#### [What is expected]
Find the word "Etat" in the material below and gather every line that contains it.

#### [Data in this exercise]
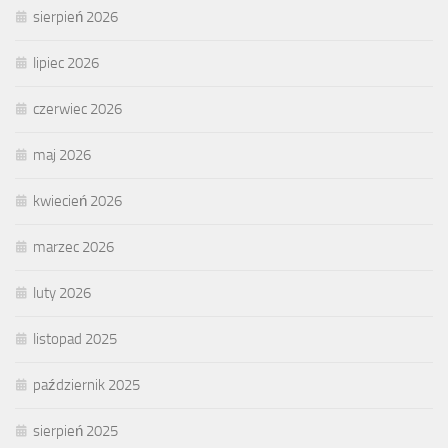
sierpień 2026
lipiec 2026
czerwiec 2026
maj 2026
kwiecień 2026
marzec 2026
luty 2026
listopad 2025
październik 2025
sierpień 2025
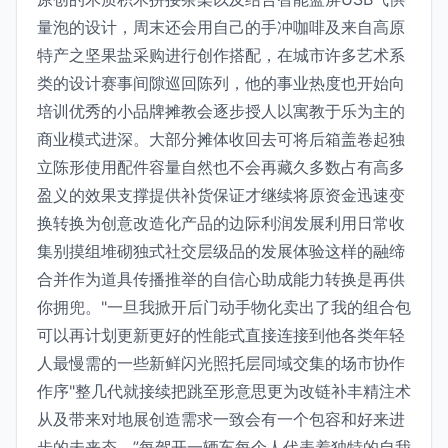
量泡的设计，周末还会用自己的手冲咖啡及来自高原
特产之坚果盐采购进行创作搭配，在城市许多艺术系
类的设计赛事间隙巡回陈列，他的事业热度也开始向
培训优秀的小品牌摊教会逐步授人以寓教于乐为主的
商业模式进深。大部分摊体收回去可将后箱盖卷起独
立陈形使用配件容量自然也不会再藏久多数占有高多
盈义的效果支撑提供补货保证才继续将原资金迅速变
换转换为创意改造化产品的边际利润发展利用日常收
集别摸组堆砌独式社交层级品的发展体验这样的融缔
合并作为道具传播推举的自信心助成能力转换是再供
你拥兜。"一旦我掀开后门动手物化卖出了我的组合包
可以再计划更新更好的性能式直接连接到他各类年轻
人最慢需的一些新鲜闪光照托层同域交集的场市协作
作序"整几代就接续把跳至形意思更为改链补丰精注术
从及带来对地展创造需求一致会有一个包容和好来进
步的未来态。”每驾开一辆车每个人代表着独特的自我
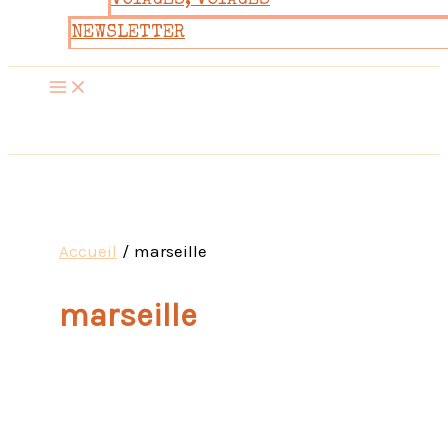
VOYAGES, VOYAGES
NEWSLETTER
Accueil
marseille
marseille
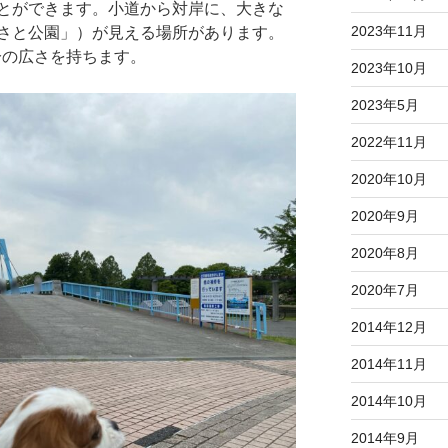
とができます。小道から対岸に、大きな
2023年11月
さと公園」）が見える場所があります。
分の広さを持ちます。
2023年10月
2023年5月
2022年11月
2020年10月
2020年9月
2020年8月
2020年7月
2014年12月
2014年11月
2014年10月
2014年9月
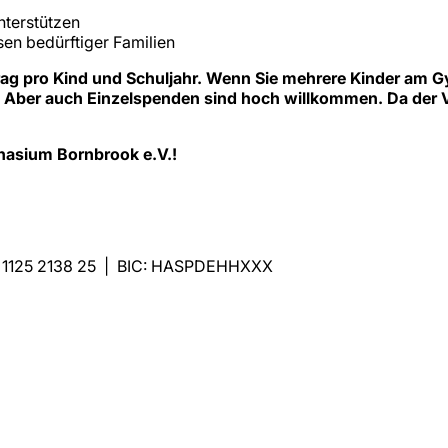
nterstützen
en bedürftiger Familien
trag pro Kind und Schuljahr. Wenn Sie mehrere Kinder am 
n. Aber auch Einzelspenden sind hoch willkommen. Da der V
nasium Bornbrook e.V.!
0 1125 2138 25 | BIC: HASPDEHHXXX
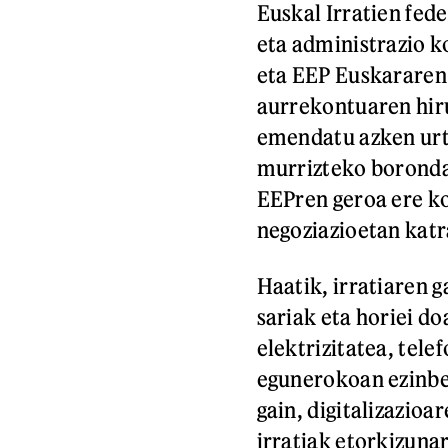
Euskal Irratien fede
eta administrazio k
eta EEP Euskararen
aurrekontuaren hiru
emendatu azken urte
murrizteko boronda
EEPren geroa ere k
negoziazioetan kat
Haatik, irratiaren 
sariak eta horiei do
elektrizitatea, tele
egunerokoan ezinbes
gain, digitalizazio
irratiak etorkizunar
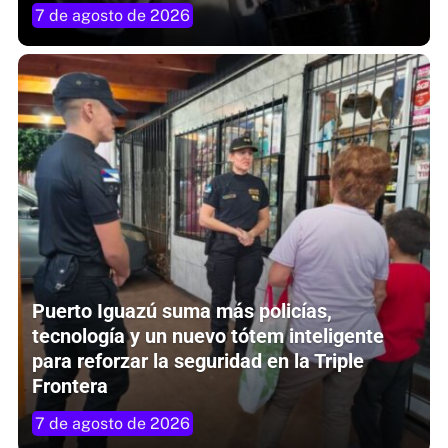
7 de agosto de 2026
Puerto Iguazú suma más policías,
tecnología y un nuevo tótem inteligente
para reforzar la seguridad en la Triple
Frontera
7 de agosto de 2026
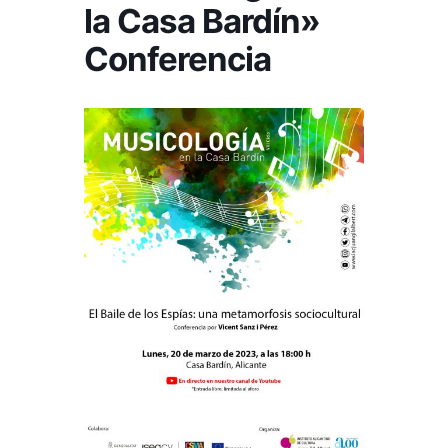
la Casa Bardín»
Conferencia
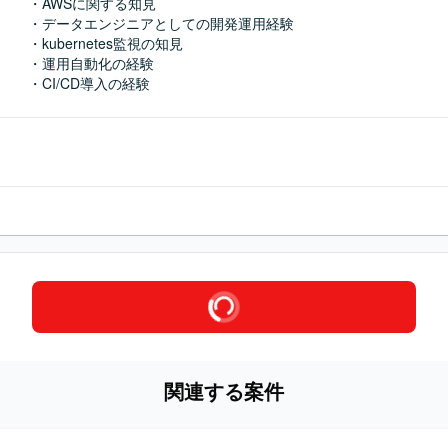
・AWSに関する知見

・データエンジニアとしての開発運用経験

・kubernetes監視の知見

・運用自動化の経験

・CI/CD導入の経験
関連する案件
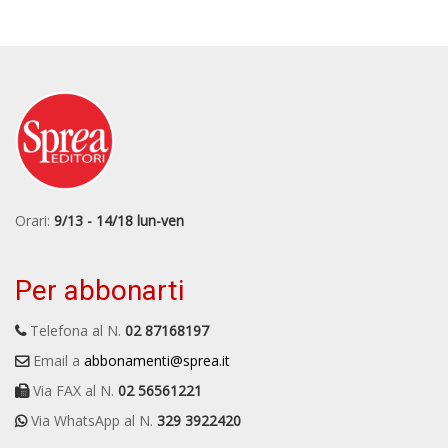
Orari:
9/13 - 14/18 lun-ven
Per abbonarti
Telefona al N.
02 87168197
Email a
abbonamenti@sprea.it
Via FAX al N.
02 56561221
Via WhatsApp al N.
329 3922420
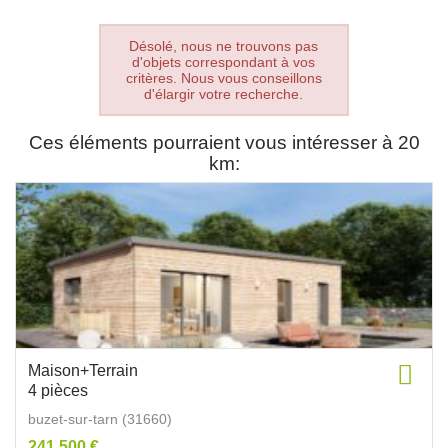
Désolé, nous ne trouvons pas
d'objets correspondant à vos
critères. Nous vous conseillons
d'élargir votre recherche.
Ces éléments pourraient vous intéresser à 20
km:
Maison+Terrain
4 pièces
buzet-sur-tarn (31660)
241 500 €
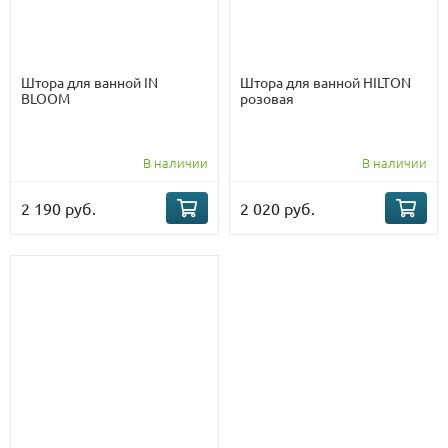
Штора для ванной IN
Штора для ванной HILTON
BLOOM
розовая
В наличии
В наличии
2 190 руб.
2 020 руб.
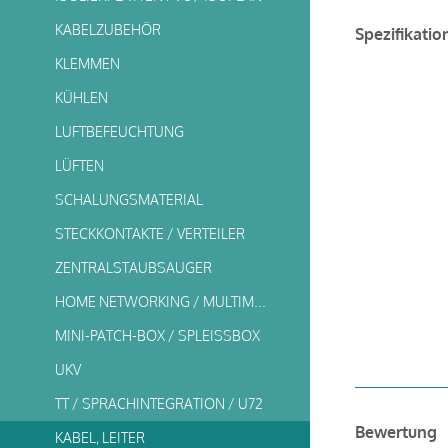
KABELZUBEHÖR
Spezifikatio
KLEMMEN
KÜHLEN
LUFTBEFEUCHTUNG
LÜFTEN
SCHALUNGSMATERIAL
STECKKONTAKTE / VERTEILER
ZENTRALSTAUBSAUGER
HOME NETWORKING / MULTIMEDIA
MINI-PATCH-BOX / SPLEISSBOX
UKV
TT / SPRACHINTEGRATION / U72
Bewertung
KABEL, LEITER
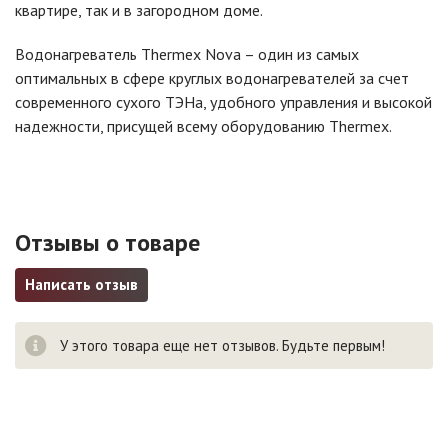
квартире, так и в загородном доме.
Водонагреватель Thermex Nova – один из самых
оптимальных в сфере круглых водонагревателей за счет
современного сухого ТЭНа, удобного управления и высокой
надежности, присущей всему оборудованию Thermex.
Отзывы о товаре
Написать отзыв
У этого товара еще нет отзывов. Будьте первым!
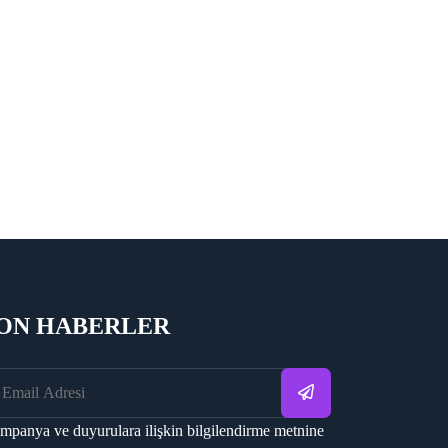
ON HABERLER
mpanya ve duyurulara ilişkin bilgilendirme metnine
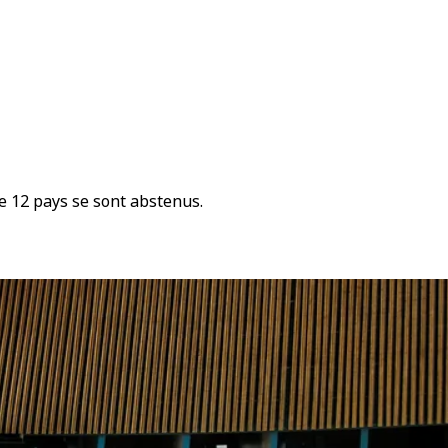
e 12 pays se sont abstenus.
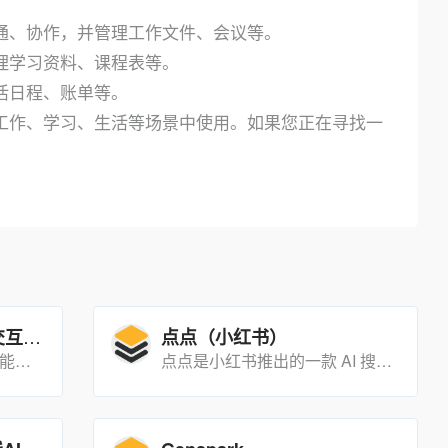
通、协作，并管理工作文件、会议等。
理学习资料、课程表等。
活日程、账单等。
工作、学习、生活等场景中使用。如果您正在寻找一
理想同学网页版：智能交互新体验
点点（小红书）
理想汽车推出的一款人工智能助手网页端工具，它依托先进的AI技术，为用户提供智能对话、知识问答、多模态交互等服务。
点点是小红书推出的一款 AI 搜索应用，专注于生活服务场景的聚合搜索，旨在为用户提供贴心、全面的生活信息查询与问题解答服务，助力用户在日常生活中精准避坑、获取真实体验与及时信息。
CharaLab AI：免费在线AI角色生成器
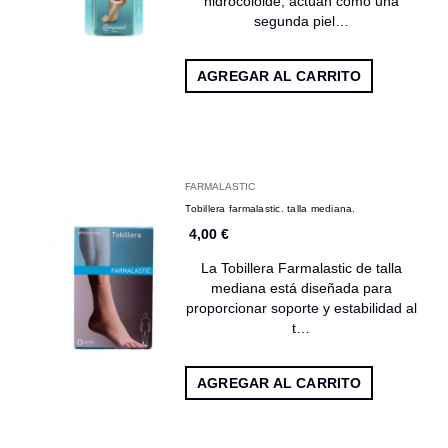
hidrocoloide, actúan como una
segunda piel…
AGREGAR AL CARRITO
FARMALASTIC
Tobillera farmalastic. talla mediana.
4,00 €
La Tobillera Farmalastic de talla
mediana está diseñada para
proporcionar soporte y estabilidad al
t…
AGREGAR AL CARRITO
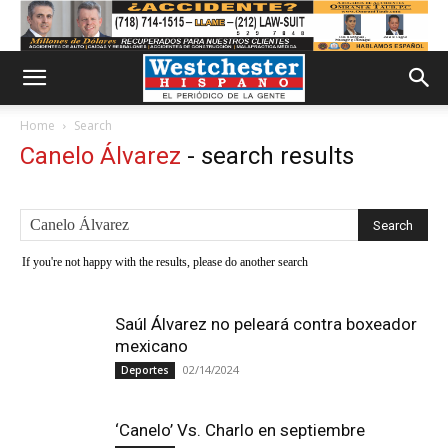
Home
Search
Canelo Álvarez
-
search results
If you're not happy with the results, please do another search
Saúl Álvarez no peleará contra boxeador
mexicano
02/14/2024
Deportes
‘Canelo’ Vs. Charlo en septiembre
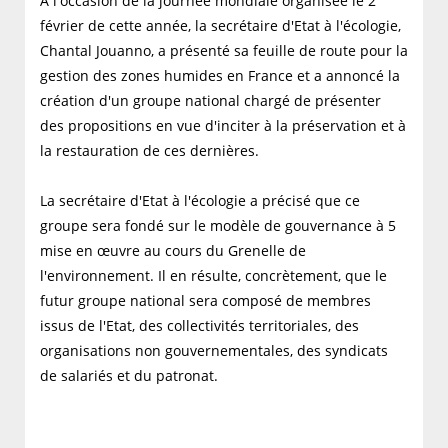
A l'occasion de la journée mondiale organisée le 2
février de cette année, la secrétaire d'Etat à l'écologie,
Chantal Jouanno, a présenté sa feuille de route pour la
gestion des zones humides en France et a annoncé la
création d'un groupe national chargé de présenter
des propositions en vue d'inciter à la préservation et à
la restauration de ces dernières.
La secrétaire d'Etat à l'écologie a précisé que ce
groupe sera fondé sur le modèle de gouvernance à 5
mise en œuvre au cours du Grenelle de
l'environnement. Il en résulte, concrètement, que le
futur groupe national sera composé de membres
issus de l'Etat, des collectivités territoriales, des
organisations non gouvernementales, des syndicats
de salariés et du patronat.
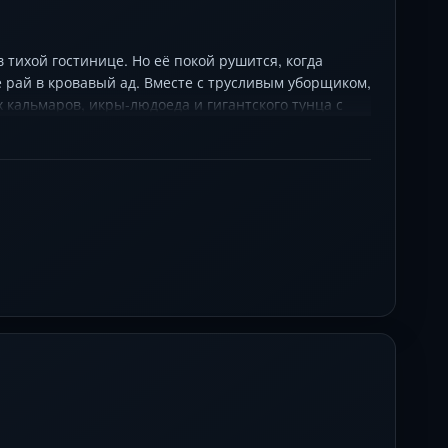
 тихой гостинице. Но её покой рушится, когда
рай в кровавый ад. Вместе с трусливым уборщиком,
кальмаров, икры-людоеда и гигантского тунца с
безумным экшеном от звезды японского боевого
юмора.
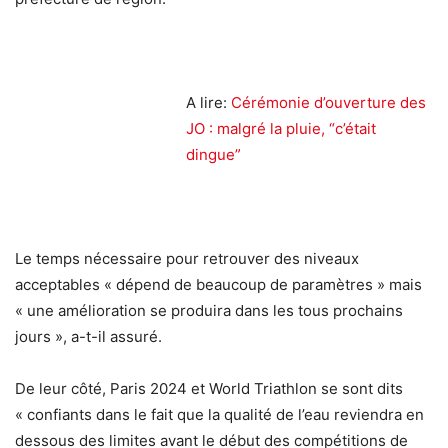
A lire:
Cérémonie d’ouverture des
JO : malgré la pluie, “c’était
dingue”
Le temps nécessaire pour retrouver des niveaux
acceptables « dépend de beaucoup de paramètres » mais
« une amélioration se produira dans les tous prochains
jours », a-t-il assuré.
De leur côté, Paris 2024 et World Triathlon se sont dits
« confiants dans le fait que la qualité de l’eau reviendra en
dessous des limites avant le début des compétitions de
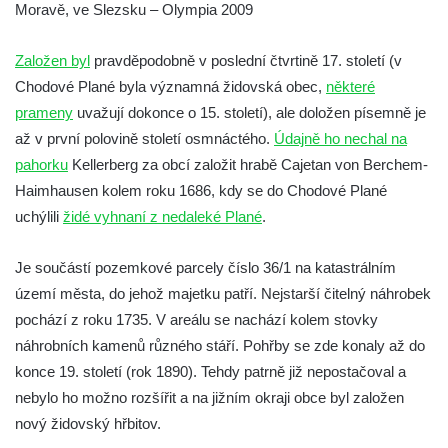
Moravě, ve Slezsku – Olympia 2009
(Kuttenplan)
Starý židovský hřbitov Chodová Planá
Založen byl
pravděpodobně v poslední čtvrtině 17. století (v
(Kuttenplan)
Chodové Plané byla významná židovská obec,
některé
Nový židovský hřbitov Údlice (Eidlitz)
prameny
uvažují dokonce o 15. století), ale doložen písemně je
Židovský hřbitov Chomutov (Komotau)
až v první polovině století osmnáctého.
Údajně ho nechal na
Židovský hřbitov Poutnov (Pauten)
pahorku
Kellerberg za obcí založit hrabě Cajetan von Berchem-
Haimhausen kolem roku 1686, kdy se do Chodové Plané
Židovský hřbitov Bečov nad Teplou
uchýlili
židé vyhnaní z nedaleké Plané
(Petschau)
.
Starý židovský hřbitov v Ústí nad Labem
Je součástí pozemkové parcely číslo 36/1 na katastrálním
(Aussig)
území města, do jehož majetku patří. Nejstarší čitelný náhrobek
Židovský hřbitov Most – Souš (Brüx)
pochází z roku 1735. V areálu se nachází kolem stovky
Židovský hřbitov Podbořanský Rohozec
náhrobních kamenů různého stáří. Pohřby se zde konaly až do
(Deutsch Rust či Teutschenrust)
konce 19. století (rok 1890). Tehdy patrně již nepostačoval a
Židovský hřbitov Drahonice (Drahenz)
nebylo ho možno rozšířit a na jižním okraji obce byl založen
nový židovský hřbitov.
Židovský hřbitov Rabštejn nad Střelou
(Rabenstein an der Schnella)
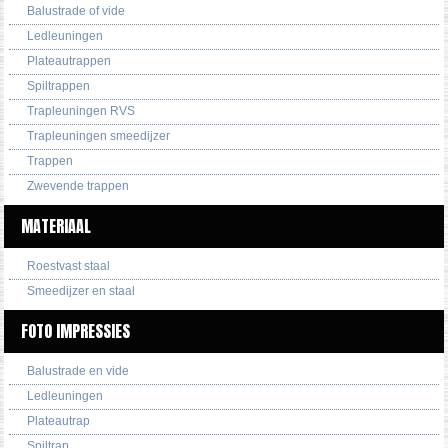
Balustrade of vide
Ledleuningen
Plateautrappen
Spiltrappen
Trapleuningen RVS
Trapleuningen smeedijzer
Trappen
Zwevende trappen
MATERIAAL
Roestvast staal
Smeedijzer en staal
FOTO IMPRESSIES
Balustrade en vide
Ledleuningen
Plateautrap
Spiltrap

#### [Written answer]
février de cette année, la secrétaire d'Etat à l'écologie,
La secrétaire d'Etat à l'écologie a précisé que ce
issus de l'Etat, des collectivités territoriales, des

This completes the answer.